A friend had a dead tree he said was a burr oak. It was covered with knobs and bumps. An employee of his dropped it and was cutting it up for firewood. He threw some of the knobs and bumps off to the side. I brought these home today to open up and see what's going on with them.





When I opened them up they were pretty full of inclusions and bugs, ants mostly.





What would you call this, it's not burl that's for sure.

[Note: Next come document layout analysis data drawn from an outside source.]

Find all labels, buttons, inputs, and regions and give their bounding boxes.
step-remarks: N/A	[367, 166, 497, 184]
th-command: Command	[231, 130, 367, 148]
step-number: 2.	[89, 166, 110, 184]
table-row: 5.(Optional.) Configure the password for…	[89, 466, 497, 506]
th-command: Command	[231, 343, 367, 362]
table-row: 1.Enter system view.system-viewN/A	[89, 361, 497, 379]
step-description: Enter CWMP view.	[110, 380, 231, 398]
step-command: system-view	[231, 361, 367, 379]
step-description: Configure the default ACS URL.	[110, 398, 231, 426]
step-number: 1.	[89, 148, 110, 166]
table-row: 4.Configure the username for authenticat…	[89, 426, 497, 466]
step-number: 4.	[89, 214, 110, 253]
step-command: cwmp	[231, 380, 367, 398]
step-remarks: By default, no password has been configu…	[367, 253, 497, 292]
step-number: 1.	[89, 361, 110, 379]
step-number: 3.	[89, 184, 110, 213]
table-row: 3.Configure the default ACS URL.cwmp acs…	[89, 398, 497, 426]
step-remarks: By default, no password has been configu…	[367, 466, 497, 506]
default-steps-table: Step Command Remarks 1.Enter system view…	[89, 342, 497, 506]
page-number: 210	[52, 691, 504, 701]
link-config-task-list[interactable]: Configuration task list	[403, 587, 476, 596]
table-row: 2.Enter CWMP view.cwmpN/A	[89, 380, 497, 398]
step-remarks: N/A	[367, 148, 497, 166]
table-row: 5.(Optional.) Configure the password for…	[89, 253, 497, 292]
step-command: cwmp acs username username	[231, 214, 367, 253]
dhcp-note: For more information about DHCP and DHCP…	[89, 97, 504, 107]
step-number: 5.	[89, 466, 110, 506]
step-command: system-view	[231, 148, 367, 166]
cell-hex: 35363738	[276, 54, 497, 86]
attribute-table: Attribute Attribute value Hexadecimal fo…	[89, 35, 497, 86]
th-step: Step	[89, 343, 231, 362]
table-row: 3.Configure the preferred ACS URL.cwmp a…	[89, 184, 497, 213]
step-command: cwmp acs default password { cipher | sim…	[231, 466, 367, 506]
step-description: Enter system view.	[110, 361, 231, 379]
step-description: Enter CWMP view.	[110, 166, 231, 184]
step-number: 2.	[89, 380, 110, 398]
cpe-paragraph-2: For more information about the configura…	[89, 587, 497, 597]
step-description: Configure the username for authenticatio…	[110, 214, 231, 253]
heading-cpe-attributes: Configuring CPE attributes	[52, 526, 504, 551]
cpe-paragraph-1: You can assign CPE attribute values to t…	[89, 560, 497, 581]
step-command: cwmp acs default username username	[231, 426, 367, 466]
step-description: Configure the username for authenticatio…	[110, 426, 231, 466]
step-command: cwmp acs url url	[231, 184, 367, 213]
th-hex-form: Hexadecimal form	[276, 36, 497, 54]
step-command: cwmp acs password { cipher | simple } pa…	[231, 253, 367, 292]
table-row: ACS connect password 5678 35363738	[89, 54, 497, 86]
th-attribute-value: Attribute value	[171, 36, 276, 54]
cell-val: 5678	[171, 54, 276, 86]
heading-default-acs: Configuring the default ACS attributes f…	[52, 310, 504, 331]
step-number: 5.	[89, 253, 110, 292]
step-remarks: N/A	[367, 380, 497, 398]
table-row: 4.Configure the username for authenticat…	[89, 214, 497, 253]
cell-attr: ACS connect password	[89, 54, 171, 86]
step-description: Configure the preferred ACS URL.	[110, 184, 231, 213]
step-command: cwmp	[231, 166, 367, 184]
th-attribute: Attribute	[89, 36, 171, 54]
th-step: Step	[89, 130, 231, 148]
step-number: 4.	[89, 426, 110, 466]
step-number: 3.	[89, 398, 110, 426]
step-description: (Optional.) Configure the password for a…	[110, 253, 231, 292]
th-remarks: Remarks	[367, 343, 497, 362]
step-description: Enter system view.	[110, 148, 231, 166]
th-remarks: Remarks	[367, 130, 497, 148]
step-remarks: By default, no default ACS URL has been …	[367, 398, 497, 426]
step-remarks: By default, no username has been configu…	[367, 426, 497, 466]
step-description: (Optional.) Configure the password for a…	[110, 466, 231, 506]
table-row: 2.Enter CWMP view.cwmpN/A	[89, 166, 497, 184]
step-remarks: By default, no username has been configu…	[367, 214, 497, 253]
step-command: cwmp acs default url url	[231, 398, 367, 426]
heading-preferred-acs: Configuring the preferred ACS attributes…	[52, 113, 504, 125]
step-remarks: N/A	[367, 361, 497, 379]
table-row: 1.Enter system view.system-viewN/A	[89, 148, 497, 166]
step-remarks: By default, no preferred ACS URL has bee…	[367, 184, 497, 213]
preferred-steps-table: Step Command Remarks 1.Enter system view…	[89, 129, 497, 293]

It looks to me like it would have to be stabilized and cast. Not sure it's worth the trouble.

Graybeard

Reactions: Like 3


----------



## manbuckwal (Aug 22, 2015)

Processing burl is a lot of work with quite a bit of waste as well . Some of the pieces in the back of the truck definitely have some burl clusters on em. Your best figure will be closest to the eyes. Whether or not its worth it depends on what you plan on making w it imo .

Reactions: Agree 1


----------



## justallan (Aug 22, 2015)

If it's for yourself then time and effort don't matter so much, but if your looking to turn it into cash then it's a whole different ball game.
With that figure if all else fails I think something like big book-ends would be cool.


----------



## Mr. Peet (Aug 23, 2015)

Allan,

They are called "Narls". Narls are just like "Burls", but lack the "eyes" we all google over. The eyes are buds that often never develop. Narls lack eyes. Gulls are insect, bacteria and / or diseased caused. Another subject.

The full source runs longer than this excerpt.